My Nani’s place is everything you could want from a Mumbai flat. Being on the 8th floor means a cool breeze is always blowing across it, even on the hottest of March days. It also means the floor-to-ceiling windows display expansive views of Chaupati bay on one side, whilst the opposite affords the chance to study people on their high-rise balconies. They aren’t too different from me: drinking, talking, sometimes playing backgammon or chess, but often simply sitting away the evening in that way which is unique to hot countries. In the late afternoon you could spot children running semi-competitive games of cricket or football on the rooftops, whilst others paralleled them in the streets below.
But by the second week of my stay, the flat had begun to feel oppressive. Now my fifth time in Mumbai, my family feel little need to take me around. Yet neither am I allowed out on my own. “No, that’s too far. You’ll get lost”. “That place is too dangerous for someone like you.

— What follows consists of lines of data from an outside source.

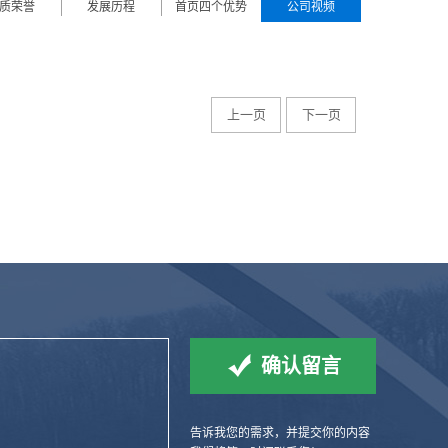
质荣誉
发展历程
首页四个优势
公司视频
上一页
下一页
告诉我您的需求，并提交你的内容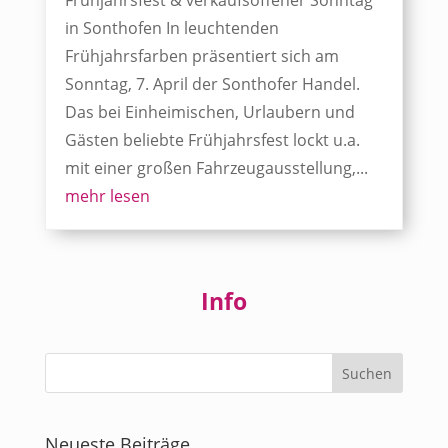
Frühjahrsfest & verkaufsoffener Sonntag
in Sonthofen In leuchtenden
Frühjahrsfarben präsentiert sich am
Sonntag, 7. April der Sonthofer Handel.
Das bei Einheimischen, Urlaubern und
Gästen beliebte Frühjahrsfest lockt u.a.
mit einer großen Fahrzeugausstellung,...
mehr lesen
Info
Neueste Beiträge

The blacks have moved in there”. “It’s too hot today. You’ll get heatstroke”. I felt like an adolescent again. Everyone assumed that they knew what was best for me. But as Indians, we’re always told to respect our elders, right? Nani-ji knows best.
So all I could do during those times was carry on watching domesticity unfold on the balconies, or bury myself in a book. Now I know why many Indians favour the epic poem, or the monolithic novel. In Clear Light of Day, I found as much comfort in Bim as I did any of my life-long friends.